Наверное, наиболее известная работа Павла Дмитриевича Корина (1892–1967) – триптих «Александр Невский», работу над которым художник завершил в 1943-м году. На центральной его части изображен сам благоверный князь Александр Невский. Этот образ видело большинство российских шестиклассников на обложке учебника по истории России. Многим известно это полотно, но не все знают, что для некоторых его образов художник использовал эскизы, сделанные за 10 лет до этого, в начале 1930-х годов, для картины «Реквием» (название «Русь уходящая» для полотна предложено Максимом Горьким). Так, для образа молодого богатыря на правой части триптиха («Старинный сказ») Корин использовал эскиз «Молодой монах», на котором изображен погибший в заключении именно в 1943-м году бывший клирик Высоко-Петровского монастыря иеромонах Феодор (Богоявленский), ныне прославленный как преподобномученик.
Картина «Старинный сказ» и эскиз «Молодой монах», на котором изображен погибший в заключении именно в 1943-м году бывший клирик Высоко-Петровского монастыря иеромонах Феодор (Богоявленский)
О самой картине Корина написано уже довольно много. Есть сайт, посвященный творчеству художника, где довольно много внимания уделено «Реквиему»[1]. Замысел написания картины и первые эскизы появились 12 апреля 1925 года, под впечатлением от всенародного прощания со Святейшим Патриархом Тихоном в Донском монастыре, в котором Корин принимал участие. Он хотел собрать на своем полотне людей, внешне и внутренне похожих на тех, которых он видел у гроба Патриарха. Последние эскизы к картине появились в конце 1930-х годов. Однако на большое полотно, подготовленное для этой монументальной работы, эскиз так и не был перенесен. Подготовленный холст размером 551×941 см десятилетия простоял нетронутым в мастерской художника. Павел Корин неоднократно бывал в Высоко-Петровской обители. В то время это был тайный монастырь, где процветало старчество, принесенное сюда из Зосимовой пустыни духовными чадами и продолжателями духовного делания преподобных Германа и Алексия Зосимовских, известных в то время всей России. С 1922 по 1935 год настоятелем монастыря был епископ, с 1934 года – архиепископ Варфоломей (Ремов) , духовный сын зосимовских старцев.

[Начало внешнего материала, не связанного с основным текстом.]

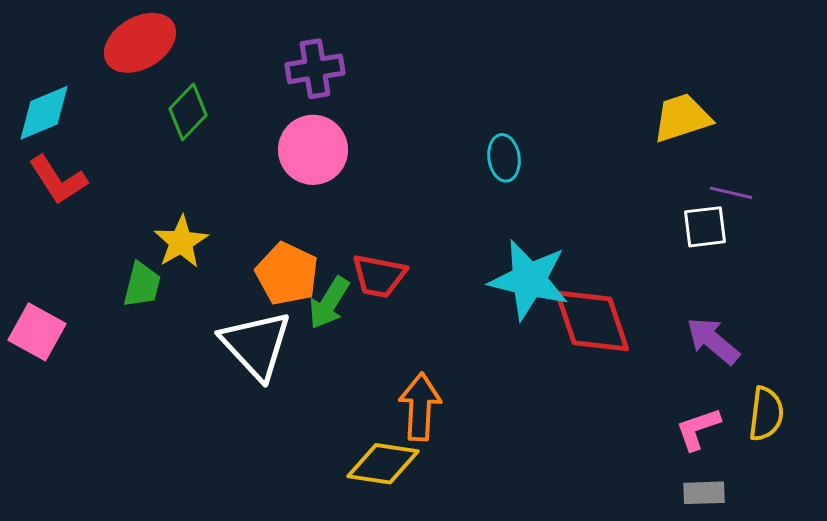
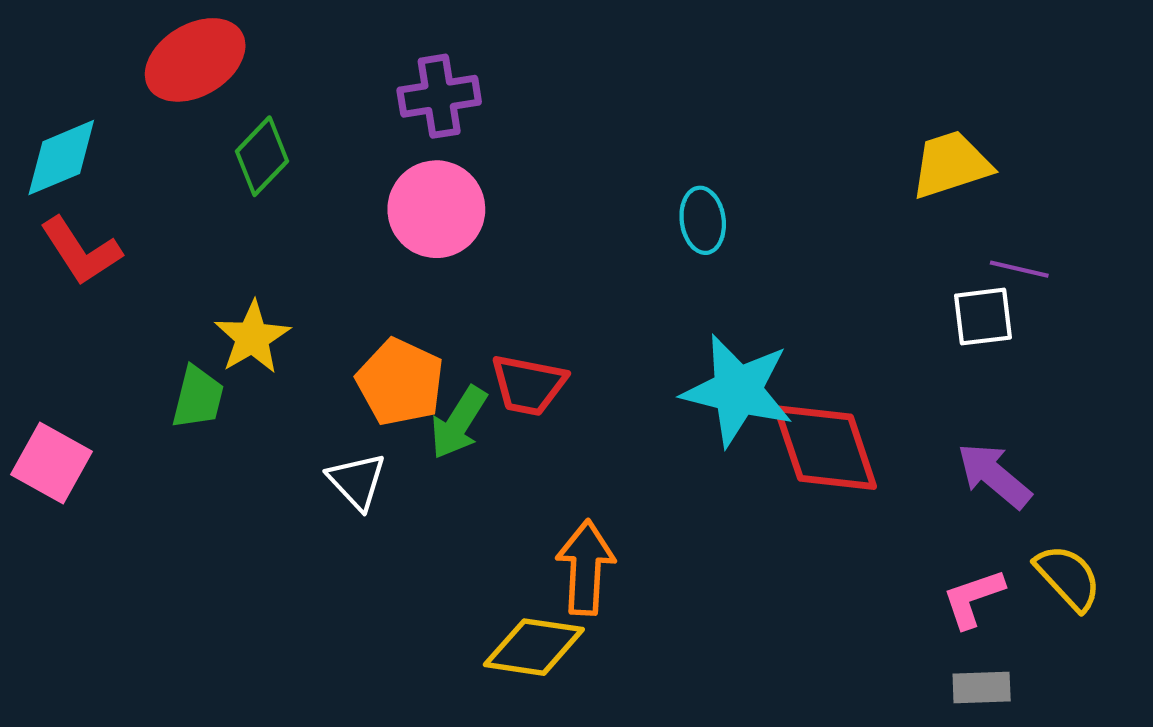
white triangle: (256, 345) -> (357, 481), size x0.6
yellow semicircle: (766, 414) -> (1068, 577), turned -50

Среди запечатленных художником на эскизах к «Реквиему» членов Петровской общины трое пришли в обитель из закрытой в 1923-м году Зосимовой пустыни.
Архиепископ Варфоломей (Ремов)
Павел Корин неоднократно бывал в Высоко-Петровской обители
Слева от амвона в схимническом облачении изображен духоносный старец Игнатий (Лебедев). Благословение на иноческий путь будущий старец получил от преподобного Гавриила Седмиезерного, у которого окормлялся будучи еще казанским студентом, а позже состоял с ним в переписке, прибегая к его духовным советам. Интересно, что в схиму с именем Игнатий старец был пострижен в 1929-м году, причем втайне от властей, о постриге его было известно только священноначалию и ближайшим духовным друзьям и духовным чадам, для все остальных он оставался архимандритом Агафоном, но по благословению владыки Варфоломея отец Игнатий позирует Павлу Корину именно в схиме (а без благословения владыки, как свидетельствует духовная дочь батюшки схимонахиня Игнатия (Пузик), оставившая много воспоминаний о жизни обители в 1920–1930-х годах, «батюшка не делал ни шагу»). Это очень важный момент, который характеризует владыку Варфоломея. Он понимал, насколько важно запечатлеть для истории Церкви мучеников и исповедников, и даже ее гонителей и предателей, о чем будет сказано ниже. Именно по благословению владыки все члены Петровской общины позировали Корину. С этой же целью владыка «лично направлял своих духовых чад, могущих рассказать что-либо о людях, угождавших Богу в самых трудных условиях»[2], к митрополиту Мануилу (Лемешевскому), собиравшему эти рассказы, как важнейший для Церкви духовный опыт. Недавно издана его книга об этих подвижниках «Люди радования».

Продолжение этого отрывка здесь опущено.